What is AMR?

In 1928, a fortunate stroke of serendipity by Alexander Fleming led to the invention of the first antibiotic - penicillin. This wonder drug had the ability to kill bacteria and completely revolutionized medicine by significantly reducing mortality due to infections.

Since then, modern medicine has made several advancements and newer classes of antibiotics such as Cephalosporins, Fluoroquinolones, and Carbapenems have been developed. These constitute of both first-line antibiotics like Penicillin and last-resort antibiotics like Carbapenems.

Antimicrobial Resistance (AMR) can be defined as the resistance of a microorganism to an antimicrobial medicine to which it was previously sensitive. AMR is survival of the fittest based on Darwin Theory where microbes adopt various mechanisms to shield themselves from antimicrobial drugs and survive.

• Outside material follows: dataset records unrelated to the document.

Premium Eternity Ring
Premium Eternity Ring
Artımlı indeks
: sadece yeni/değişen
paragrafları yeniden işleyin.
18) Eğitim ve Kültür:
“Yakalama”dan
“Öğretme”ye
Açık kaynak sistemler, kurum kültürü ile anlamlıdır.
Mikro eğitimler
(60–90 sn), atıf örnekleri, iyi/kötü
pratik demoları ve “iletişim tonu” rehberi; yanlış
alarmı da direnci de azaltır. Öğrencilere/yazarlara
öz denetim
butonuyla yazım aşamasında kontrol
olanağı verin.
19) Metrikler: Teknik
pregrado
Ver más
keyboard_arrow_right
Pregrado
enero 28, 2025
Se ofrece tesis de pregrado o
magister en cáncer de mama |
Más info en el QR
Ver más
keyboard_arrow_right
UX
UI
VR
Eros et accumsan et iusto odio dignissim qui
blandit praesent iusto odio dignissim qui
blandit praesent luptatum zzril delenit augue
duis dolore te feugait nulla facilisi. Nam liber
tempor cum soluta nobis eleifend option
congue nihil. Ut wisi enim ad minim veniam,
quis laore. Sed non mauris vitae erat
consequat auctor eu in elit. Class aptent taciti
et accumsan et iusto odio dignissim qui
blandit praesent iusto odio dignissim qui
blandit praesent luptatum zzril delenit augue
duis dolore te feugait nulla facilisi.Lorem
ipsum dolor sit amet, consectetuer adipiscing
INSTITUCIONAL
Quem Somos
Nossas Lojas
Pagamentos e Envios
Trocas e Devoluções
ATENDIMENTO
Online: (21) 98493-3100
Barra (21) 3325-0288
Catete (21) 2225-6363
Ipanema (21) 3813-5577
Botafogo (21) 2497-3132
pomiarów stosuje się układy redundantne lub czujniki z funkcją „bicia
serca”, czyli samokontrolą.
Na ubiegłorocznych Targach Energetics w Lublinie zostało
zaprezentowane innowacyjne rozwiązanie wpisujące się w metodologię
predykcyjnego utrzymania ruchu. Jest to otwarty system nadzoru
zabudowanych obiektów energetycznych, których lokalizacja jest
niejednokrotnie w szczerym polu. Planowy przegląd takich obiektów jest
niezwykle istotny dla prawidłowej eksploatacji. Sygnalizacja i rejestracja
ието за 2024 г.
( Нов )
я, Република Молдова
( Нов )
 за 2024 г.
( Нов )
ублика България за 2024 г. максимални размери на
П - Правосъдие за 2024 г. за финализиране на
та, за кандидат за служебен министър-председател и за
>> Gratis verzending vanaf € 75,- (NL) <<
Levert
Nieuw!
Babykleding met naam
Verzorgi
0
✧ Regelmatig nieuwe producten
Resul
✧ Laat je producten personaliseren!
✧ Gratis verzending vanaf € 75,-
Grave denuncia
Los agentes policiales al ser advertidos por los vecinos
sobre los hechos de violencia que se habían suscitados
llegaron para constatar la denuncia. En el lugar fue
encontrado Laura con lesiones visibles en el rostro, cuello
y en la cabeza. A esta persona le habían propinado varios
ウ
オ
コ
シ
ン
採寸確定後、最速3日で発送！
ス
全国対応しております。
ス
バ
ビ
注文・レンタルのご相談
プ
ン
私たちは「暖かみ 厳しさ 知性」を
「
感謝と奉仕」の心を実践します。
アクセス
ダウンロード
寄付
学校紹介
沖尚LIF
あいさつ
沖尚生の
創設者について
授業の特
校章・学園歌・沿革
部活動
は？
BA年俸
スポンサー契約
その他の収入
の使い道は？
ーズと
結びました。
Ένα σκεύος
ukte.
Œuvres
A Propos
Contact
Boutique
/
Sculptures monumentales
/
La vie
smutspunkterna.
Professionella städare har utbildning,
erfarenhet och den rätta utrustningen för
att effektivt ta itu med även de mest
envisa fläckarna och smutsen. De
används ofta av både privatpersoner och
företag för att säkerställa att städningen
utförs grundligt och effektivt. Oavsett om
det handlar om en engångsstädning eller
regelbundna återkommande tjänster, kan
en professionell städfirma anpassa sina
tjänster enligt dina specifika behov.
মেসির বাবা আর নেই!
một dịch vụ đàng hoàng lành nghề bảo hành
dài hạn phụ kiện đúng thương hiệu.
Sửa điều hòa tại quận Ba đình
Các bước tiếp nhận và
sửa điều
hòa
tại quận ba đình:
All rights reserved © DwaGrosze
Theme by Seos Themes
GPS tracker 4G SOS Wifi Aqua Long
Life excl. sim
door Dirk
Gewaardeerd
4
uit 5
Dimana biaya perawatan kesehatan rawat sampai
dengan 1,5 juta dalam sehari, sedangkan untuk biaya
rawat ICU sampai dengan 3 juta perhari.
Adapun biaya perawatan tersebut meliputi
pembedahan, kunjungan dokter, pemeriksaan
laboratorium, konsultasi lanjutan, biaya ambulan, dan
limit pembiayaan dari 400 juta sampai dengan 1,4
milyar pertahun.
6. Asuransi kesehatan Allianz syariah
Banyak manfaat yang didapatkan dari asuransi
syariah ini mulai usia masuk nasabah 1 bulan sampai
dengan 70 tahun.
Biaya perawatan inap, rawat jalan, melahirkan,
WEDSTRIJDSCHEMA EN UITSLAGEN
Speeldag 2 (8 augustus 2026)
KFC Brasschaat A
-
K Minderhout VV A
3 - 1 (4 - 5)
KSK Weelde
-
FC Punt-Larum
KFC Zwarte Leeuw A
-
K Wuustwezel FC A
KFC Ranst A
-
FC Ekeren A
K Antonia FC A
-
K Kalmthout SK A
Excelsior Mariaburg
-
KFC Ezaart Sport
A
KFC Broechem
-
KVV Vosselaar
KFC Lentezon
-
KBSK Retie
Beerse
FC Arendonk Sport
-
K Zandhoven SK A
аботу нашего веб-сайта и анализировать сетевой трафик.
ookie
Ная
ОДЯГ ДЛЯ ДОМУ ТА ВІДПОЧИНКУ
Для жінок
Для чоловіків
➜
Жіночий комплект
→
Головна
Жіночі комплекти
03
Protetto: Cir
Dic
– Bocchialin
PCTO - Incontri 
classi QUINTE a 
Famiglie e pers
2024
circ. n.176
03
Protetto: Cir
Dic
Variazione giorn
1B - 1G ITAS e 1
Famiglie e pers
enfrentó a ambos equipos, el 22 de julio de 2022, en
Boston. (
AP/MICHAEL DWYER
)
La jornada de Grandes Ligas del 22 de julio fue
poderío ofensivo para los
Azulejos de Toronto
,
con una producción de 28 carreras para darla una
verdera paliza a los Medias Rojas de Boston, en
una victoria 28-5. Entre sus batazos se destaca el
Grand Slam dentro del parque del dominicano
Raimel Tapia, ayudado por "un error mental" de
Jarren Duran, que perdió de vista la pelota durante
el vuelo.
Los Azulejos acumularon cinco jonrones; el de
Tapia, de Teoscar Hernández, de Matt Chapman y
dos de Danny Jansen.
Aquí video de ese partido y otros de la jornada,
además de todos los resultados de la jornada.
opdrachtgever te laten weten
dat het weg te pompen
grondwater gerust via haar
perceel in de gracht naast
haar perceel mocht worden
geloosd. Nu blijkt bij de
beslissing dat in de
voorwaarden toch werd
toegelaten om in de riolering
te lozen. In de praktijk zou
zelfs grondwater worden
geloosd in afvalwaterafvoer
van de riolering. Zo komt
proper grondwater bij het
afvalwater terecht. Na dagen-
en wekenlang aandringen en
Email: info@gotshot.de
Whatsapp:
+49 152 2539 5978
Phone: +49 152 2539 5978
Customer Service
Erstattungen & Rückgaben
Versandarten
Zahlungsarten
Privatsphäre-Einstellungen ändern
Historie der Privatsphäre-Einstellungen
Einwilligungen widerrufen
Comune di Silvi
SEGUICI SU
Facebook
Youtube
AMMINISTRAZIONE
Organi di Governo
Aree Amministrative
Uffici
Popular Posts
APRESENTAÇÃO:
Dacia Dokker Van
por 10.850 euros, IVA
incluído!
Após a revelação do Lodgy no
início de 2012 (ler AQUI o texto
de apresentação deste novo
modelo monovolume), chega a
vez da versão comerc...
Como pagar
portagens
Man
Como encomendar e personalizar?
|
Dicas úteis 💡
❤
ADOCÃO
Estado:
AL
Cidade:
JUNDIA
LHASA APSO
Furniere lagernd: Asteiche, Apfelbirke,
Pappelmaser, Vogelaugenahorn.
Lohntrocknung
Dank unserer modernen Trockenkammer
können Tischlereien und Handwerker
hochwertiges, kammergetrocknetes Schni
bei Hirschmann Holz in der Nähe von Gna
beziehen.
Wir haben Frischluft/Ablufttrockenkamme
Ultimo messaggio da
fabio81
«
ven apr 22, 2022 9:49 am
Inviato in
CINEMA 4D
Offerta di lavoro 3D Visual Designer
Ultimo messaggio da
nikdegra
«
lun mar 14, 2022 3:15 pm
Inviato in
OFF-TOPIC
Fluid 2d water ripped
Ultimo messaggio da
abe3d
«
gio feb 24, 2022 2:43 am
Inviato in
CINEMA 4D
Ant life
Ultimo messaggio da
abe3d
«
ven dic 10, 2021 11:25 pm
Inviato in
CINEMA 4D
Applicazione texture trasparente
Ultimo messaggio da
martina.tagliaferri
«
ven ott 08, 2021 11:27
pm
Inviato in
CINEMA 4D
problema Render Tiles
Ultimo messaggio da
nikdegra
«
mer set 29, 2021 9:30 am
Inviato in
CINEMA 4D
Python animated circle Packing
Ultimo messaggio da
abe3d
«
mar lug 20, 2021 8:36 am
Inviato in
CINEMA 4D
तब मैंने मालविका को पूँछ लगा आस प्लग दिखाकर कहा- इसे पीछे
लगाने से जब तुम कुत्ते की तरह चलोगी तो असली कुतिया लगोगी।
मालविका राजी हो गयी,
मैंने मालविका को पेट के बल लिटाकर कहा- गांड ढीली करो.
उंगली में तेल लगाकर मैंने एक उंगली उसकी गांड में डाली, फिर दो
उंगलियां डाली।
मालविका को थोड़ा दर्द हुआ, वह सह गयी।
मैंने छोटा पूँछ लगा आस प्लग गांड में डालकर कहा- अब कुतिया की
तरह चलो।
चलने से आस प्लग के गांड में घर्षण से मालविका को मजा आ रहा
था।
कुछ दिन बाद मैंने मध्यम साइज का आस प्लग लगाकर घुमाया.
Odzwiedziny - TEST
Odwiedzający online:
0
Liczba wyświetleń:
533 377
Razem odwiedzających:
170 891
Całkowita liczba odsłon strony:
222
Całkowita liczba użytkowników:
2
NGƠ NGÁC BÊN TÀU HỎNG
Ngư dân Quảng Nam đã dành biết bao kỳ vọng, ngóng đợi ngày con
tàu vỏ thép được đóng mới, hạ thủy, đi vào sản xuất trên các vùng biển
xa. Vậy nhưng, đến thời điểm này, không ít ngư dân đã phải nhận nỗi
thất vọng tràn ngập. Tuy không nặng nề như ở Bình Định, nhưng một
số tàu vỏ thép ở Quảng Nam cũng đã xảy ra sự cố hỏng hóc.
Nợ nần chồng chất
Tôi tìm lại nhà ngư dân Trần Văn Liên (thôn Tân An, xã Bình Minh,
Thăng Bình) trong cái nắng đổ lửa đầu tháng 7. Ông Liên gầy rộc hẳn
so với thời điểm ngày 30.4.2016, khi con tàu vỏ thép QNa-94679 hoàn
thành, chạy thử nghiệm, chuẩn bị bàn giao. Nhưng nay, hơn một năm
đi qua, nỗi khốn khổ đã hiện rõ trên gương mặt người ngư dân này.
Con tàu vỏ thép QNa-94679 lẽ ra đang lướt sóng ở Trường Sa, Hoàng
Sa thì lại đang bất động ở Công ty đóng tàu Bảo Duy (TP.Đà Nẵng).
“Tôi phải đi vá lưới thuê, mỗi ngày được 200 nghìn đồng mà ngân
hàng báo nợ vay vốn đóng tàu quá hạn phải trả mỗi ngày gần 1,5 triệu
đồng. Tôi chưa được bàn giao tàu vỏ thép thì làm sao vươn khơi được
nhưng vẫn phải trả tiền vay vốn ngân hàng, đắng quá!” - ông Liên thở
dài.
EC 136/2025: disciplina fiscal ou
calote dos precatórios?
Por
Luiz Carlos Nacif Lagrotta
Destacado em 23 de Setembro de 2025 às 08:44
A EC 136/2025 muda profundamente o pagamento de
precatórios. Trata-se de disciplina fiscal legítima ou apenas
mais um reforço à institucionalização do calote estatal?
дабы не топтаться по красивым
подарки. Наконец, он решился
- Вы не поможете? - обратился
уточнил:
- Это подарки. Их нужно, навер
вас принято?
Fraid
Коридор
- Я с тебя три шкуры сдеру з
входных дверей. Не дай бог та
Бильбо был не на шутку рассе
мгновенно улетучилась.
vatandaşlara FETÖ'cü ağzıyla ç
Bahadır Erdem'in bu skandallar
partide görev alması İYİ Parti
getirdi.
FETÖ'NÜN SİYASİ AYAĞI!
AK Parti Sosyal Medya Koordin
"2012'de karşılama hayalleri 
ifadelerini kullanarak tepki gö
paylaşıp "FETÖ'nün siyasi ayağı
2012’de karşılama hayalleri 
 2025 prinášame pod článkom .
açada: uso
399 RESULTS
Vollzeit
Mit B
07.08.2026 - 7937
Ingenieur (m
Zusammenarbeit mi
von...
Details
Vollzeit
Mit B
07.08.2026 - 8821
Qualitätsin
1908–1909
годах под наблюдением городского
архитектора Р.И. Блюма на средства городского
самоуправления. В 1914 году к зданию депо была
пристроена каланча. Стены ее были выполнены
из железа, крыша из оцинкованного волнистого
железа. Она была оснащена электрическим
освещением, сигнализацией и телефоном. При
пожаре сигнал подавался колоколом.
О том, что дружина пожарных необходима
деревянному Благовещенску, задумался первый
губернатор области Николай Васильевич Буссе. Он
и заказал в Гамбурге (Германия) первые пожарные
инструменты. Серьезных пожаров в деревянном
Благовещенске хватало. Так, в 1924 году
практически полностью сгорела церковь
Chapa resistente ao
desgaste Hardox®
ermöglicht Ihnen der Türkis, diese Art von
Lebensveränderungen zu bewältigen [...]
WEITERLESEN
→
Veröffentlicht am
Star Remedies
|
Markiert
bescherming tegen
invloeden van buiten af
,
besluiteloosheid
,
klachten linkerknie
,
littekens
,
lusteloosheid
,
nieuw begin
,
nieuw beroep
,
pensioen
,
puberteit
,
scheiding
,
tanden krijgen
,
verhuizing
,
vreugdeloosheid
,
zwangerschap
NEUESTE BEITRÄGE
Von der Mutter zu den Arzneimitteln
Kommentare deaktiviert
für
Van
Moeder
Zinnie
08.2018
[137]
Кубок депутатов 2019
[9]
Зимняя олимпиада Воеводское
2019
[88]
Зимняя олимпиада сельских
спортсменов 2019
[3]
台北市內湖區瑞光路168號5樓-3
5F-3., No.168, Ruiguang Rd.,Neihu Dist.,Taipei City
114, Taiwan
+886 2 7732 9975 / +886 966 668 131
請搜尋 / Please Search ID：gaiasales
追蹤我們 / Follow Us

Antibiotic resistance refers to the ability of the bacteria to render an antibiotic drug ineffective by developing mechanisms that counteract the functioning of antibiotic drugs. In other words, the antibiotic can no longer kill the bacteria and bacterial growth is not stopped.

This has severe life-threatening implications as common infections like pneumonia that were otherwise treatable can now become fatal. Moreover, it challenges all the advances that we have made in modern medicine, making childbirth and surgeries a much riskier proposition.